Financial Crime World

Singapore Cracks Down on Financial Crime: A Joint Effort by MAS and CAD

Financial crime continues to pose a significant challenge to the global economic landscape, including in the Financial Hub of Singapore. High-profile cases, such as investigations into ties between financiers in Singapore and the troubled Malaysian state fund 1MDB, have made headlines and highlighted the need for stricter measures to combat financial misconduct.

Combating Financial Crime in Singapore

Notable actions taken against offenders include the closure of BSI Bank and the Singapore branch of Falcon Private Bank, resulting in S$30m worth of fines. According to the Monetary Authority of Singapore (MAS)’s most recent report, between 1st July 2017 and 31st December 2018:

  • One criminal conviction
  • S$16.8m in financial penalties and compositions
  • S$698,000 in civil penalties
  • 19 prohibition orders
  • 37 reprimands
  • 223 warnings
  • 444 supervisory reminders were issued.

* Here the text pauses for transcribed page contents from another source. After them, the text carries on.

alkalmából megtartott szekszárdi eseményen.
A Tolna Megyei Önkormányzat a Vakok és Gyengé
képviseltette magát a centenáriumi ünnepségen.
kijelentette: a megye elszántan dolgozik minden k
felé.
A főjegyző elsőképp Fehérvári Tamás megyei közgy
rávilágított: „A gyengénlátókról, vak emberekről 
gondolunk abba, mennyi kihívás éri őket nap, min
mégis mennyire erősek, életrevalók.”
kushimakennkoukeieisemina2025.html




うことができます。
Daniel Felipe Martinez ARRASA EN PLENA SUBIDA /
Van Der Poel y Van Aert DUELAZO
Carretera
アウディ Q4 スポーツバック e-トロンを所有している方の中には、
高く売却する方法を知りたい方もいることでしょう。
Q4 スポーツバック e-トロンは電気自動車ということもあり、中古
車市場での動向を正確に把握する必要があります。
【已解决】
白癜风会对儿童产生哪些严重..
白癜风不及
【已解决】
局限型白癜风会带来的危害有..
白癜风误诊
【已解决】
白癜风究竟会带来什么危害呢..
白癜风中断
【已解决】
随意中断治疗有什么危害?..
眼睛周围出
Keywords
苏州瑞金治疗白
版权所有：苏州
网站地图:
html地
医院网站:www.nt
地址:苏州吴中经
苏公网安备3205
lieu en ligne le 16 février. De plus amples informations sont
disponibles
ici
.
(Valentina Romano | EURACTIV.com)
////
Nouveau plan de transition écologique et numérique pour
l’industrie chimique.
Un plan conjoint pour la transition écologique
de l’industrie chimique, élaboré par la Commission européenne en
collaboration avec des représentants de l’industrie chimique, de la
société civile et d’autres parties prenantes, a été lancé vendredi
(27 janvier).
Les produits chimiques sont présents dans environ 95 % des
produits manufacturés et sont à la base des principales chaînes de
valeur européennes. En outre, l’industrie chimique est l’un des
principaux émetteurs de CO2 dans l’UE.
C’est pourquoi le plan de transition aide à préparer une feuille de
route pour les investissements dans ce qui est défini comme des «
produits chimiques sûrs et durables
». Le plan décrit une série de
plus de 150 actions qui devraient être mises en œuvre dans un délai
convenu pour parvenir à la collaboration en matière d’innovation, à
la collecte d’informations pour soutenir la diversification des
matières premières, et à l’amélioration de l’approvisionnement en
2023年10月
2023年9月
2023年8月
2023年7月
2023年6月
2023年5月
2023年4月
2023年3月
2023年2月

Despite the increase in volume and complexity of financial transactions and the growth in cross-border transactions, the Commercial Affairs Department (CAD) and MAS are taking a joint approach to tackle market misconduct.

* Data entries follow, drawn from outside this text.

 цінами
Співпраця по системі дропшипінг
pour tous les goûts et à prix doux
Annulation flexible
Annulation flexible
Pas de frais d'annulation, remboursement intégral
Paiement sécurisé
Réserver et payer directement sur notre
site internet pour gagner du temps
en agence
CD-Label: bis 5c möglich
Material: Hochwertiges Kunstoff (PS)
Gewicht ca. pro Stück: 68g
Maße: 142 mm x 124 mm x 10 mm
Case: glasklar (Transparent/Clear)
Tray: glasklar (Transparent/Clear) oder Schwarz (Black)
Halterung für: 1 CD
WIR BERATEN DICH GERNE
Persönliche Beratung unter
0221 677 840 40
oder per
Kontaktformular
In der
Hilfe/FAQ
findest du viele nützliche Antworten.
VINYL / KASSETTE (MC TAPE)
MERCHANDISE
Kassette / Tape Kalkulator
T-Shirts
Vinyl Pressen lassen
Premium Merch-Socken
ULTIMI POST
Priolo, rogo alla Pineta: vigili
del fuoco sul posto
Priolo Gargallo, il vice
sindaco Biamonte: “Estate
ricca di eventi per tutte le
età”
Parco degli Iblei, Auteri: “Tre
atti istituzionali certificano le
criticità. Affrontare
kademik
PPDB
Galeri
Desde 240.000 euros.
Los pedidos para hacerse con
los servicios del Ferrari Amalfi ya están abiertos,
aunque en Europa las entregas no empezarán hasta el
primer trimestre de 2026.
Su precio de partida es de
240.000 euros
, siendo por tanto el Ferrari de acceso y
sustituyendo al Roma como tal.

Joint Investigations Arrangement

Since March 2015, MAS and CAD have launched a joint investigations arrangement, optimizing the investigation process and ensuring that any market misconduct is quickly detected, investigated, and dealt with efficiently. The agencies pool their investigative resources and expertise, drawing on MAS’s role as a financial regulator and CAD’s financial crime investigation and intelligence gathering capabilities.

Types of Financial Crimes

Insider Dealing and Market Abuse

The Securities and Futures Act (SFA) is Singapore’s principal legislation dealing with insider dealing and market abuse. Offences under the SFA include false trading, market manipulation, making false statements, and insider trading, which can result in fines of up to S$250,000 and imprisonment for a term of up to seven years.

Corporate Fraud

Corporate fraud, including theft, criminal breach of trust, cheating, dishonest disposition of property or payment of debts, and forgery and falsification of accounts, are also common in Singapore. Individuals and companies alike can be held responsible for attempts, abetment, or conspiracy to commit these offences. Specific corporate fraud offences can be found in the Companies Act.

Bribery and Corruption

The Prevention of Corruption Act and the Penal Code contain the primary regulatory provisions in Singapore related to bribery and corruption. The Corrupt Practices Investigation Bureau, an independent agency reporting directly to the prime minister, is responsible for investigating allegations of corruption.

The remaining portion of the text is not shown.